Dans sa petite structure de Ouani, l’association (Adppf) présidée par Mohamed Massoundi Ben Ali, chirurgien orthopédique à l’hôpital de Hombo tente tant bien que mal de réduire ce flux vers Mayotte en proposant des soins presque gratuits aux patients. On y paye 100 fc (0,20€ ) pour la prise de la glycémie ou celle de la tension artérielle. Les consultations par un médecin sont facturées à 500FC. La Maison médicale Associative dispose également d’un petit dépôt pharmaceutique qui vend des médicaments à moindre prix. Le médicament le plus cher coûte 2500fc (5€). À en croire Youssouf Bouchrani, depuis sa création en 2014, la structure située en face de la maternité de Ouani aurait accueilli près de 6000 patients dans ses murs. Souvent, l’équipe composée de médecins, d’infirmiers et des cadres d’hôpitaux reçoit des collègues de Mayotte ou des spécialistes comoriens en vacances dans les îles qui viennent leur donner main forte en y menant des consultations.
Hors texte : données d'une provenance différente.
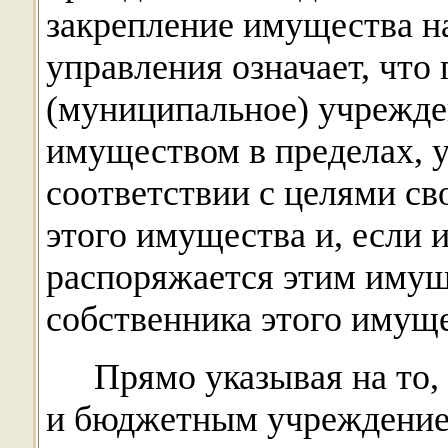
закрепление имущества н
управления означает, что
(муниципальное) учрежден
имуществом в пределах, у
соответствии с целями св
этого имущества и, если 
распоряжается этим имущ
собственника этого имуще
Прямо указывая на то
и бюджетным учреждением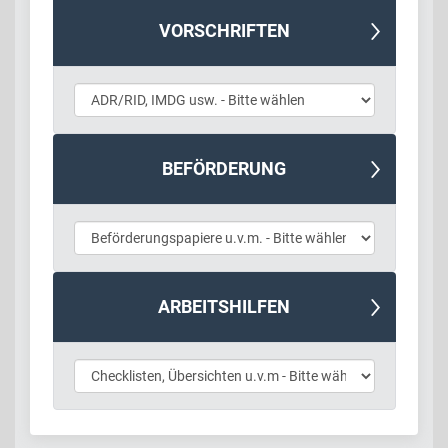
VORSCHRIFTEN
BEFÖRDERUNG
ARBEITSHILFEN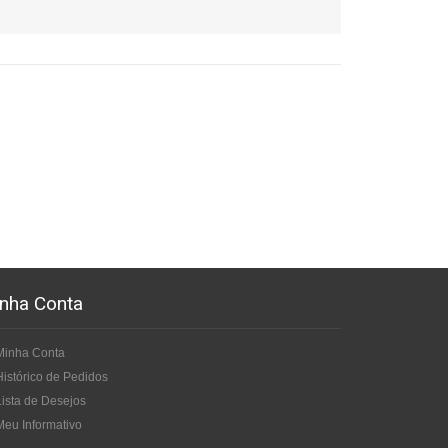
nha Conta
Minha Conta
Histórico de Pedidos
Lista de Desejos
Meu Informativo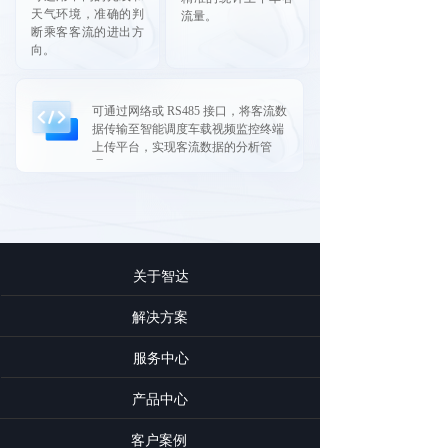
天气环境，准确的判
流量。
断乘客客流的进出方
向。
可通过网络或 RS485 接口，将客流数
据传输至智能调度车载视频监控终端
上传平台，实现客流数据的分析管
理。
关于智达
解决方案
服务中心
产品中心
客户案例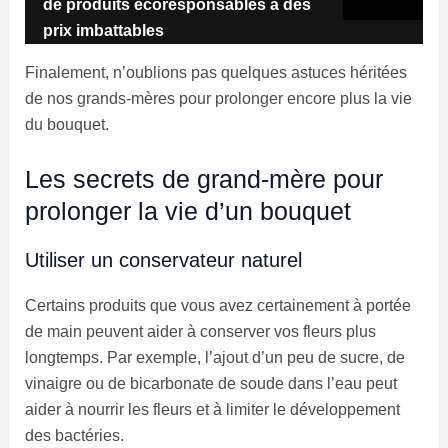
de produits écoresponsables à des
prix imbattables
Finalement, n’oublions pas quelques astuces héritées
de nos grands-mères pour prolonger encore plus la vie
du bouquet.
Les secrets de grand-mère pour
prolonger la vie d’un bouquet
Utiliser un conservateur naturel
Certains produits que vous avez certainement à portée
de main peuvent aider à conserver vos fleurs plus
longtemps. Par exemple, l’ajout d’un peu de sucre, de
vinaigre ou de bicarbonate de soude dans l’eau peut
aider à nourrir les fleurs et à limiter le développement
des bactéries.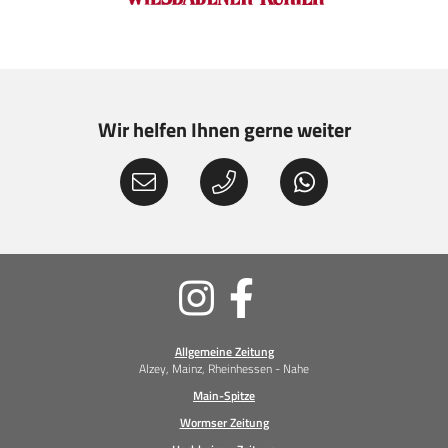
Wir helfen Ihnen gerne weiter
Soziale
Medien
Allgemeine Zeitung
Alzey, Mainz, Rheinhessen - Nahe
Main-Spitze
Wormser Zeitung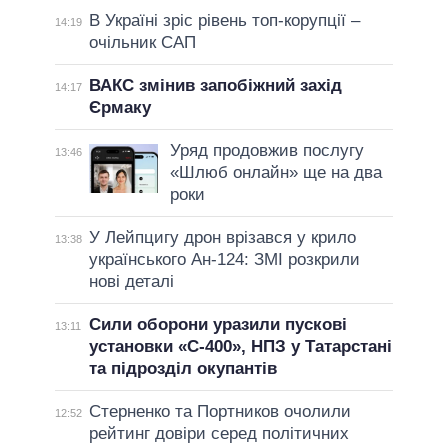
В Україні зріс рівень топ-корупції –
14:19
очільник САП
ВАКС змінив запобіжний захід
14:17
Єрмаку
Уряд продовжив послугу
13:46
«Шлюб онлайн» ще на два
роки
У Лейпцигу дрон врізався у крило
13:38
українського Ан-124: ЗМІ розкрили
нові деталі
Сили оборони уразили пускові
13:11
установки «С-400», НПЗ у Татарстані
та підрозділ окупантів
Стерненко та Портников очолили
12:52
рейтинг довіри серед політичних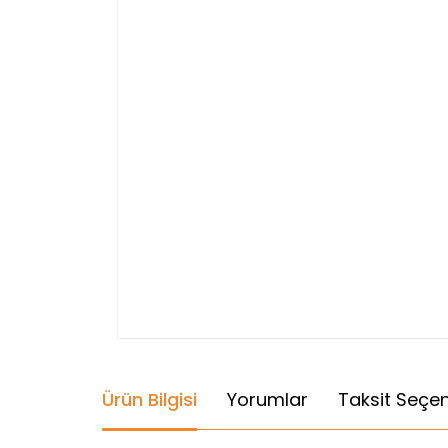
Ürün Bilgisi
Yorumlar
Taksit Seçen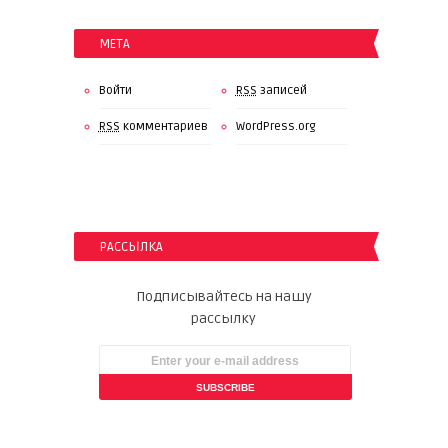
МЕТА
Войти
RSS
записей
RSS
комментариев
WordPress.org
РАССЫЛКА
Подписывайтесь на нашу
рассылку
Deux antennes de la Maison Médicale ont été crées en dehors de Ouani, une à Adda dans le Nyumakele qui a fermé, quelque temps après, faute de personnels disponibles et une autre à Moya. En plus de leurs activités régulières, les bénévoles de la Maison Médicale en partenariat avec l’Ascobef mènent des missions de dépistages dans certains établissements scolaires et universitaires ainsi que dans certaines localités de l’île. Les responsables de l’association projetteraient aussi d’ouvrir des Antennes dans les autres îles de l’archipel. Mais les finances manquent pour le moment. C’est pourquoi le fondateur de la Maison Médicale appelle les bonnes volontés à venir en aide à l’association. Il réclame également des subventions de l’État comorien pour la survie de sa structure qui, des fois, peine à payer le loyer de son siège. « Notre principal partenaire est le CHM de Mamoudzou qui nous apporte de l’aide surtout matérielle. Des particuliers nous apportent également leurs aides, mais ce n’est pas encore suffisant », confie le responsable associatif qui indique que depuis qu’ils sont là, ils n’ont jamais reçu une aide des autorités comoriennes. « On aimerait bien recruter des professionnels de santé pour mener régulièrement des opérations de dépistages dans les différentes localités. Nous nous préparons à faire des dépistages à domicile, car le diabète fait beaucoup de ravages dans notre pays. Il y a des complications qui provoquent des insuffisances rénales et de la cécité », conclut-il.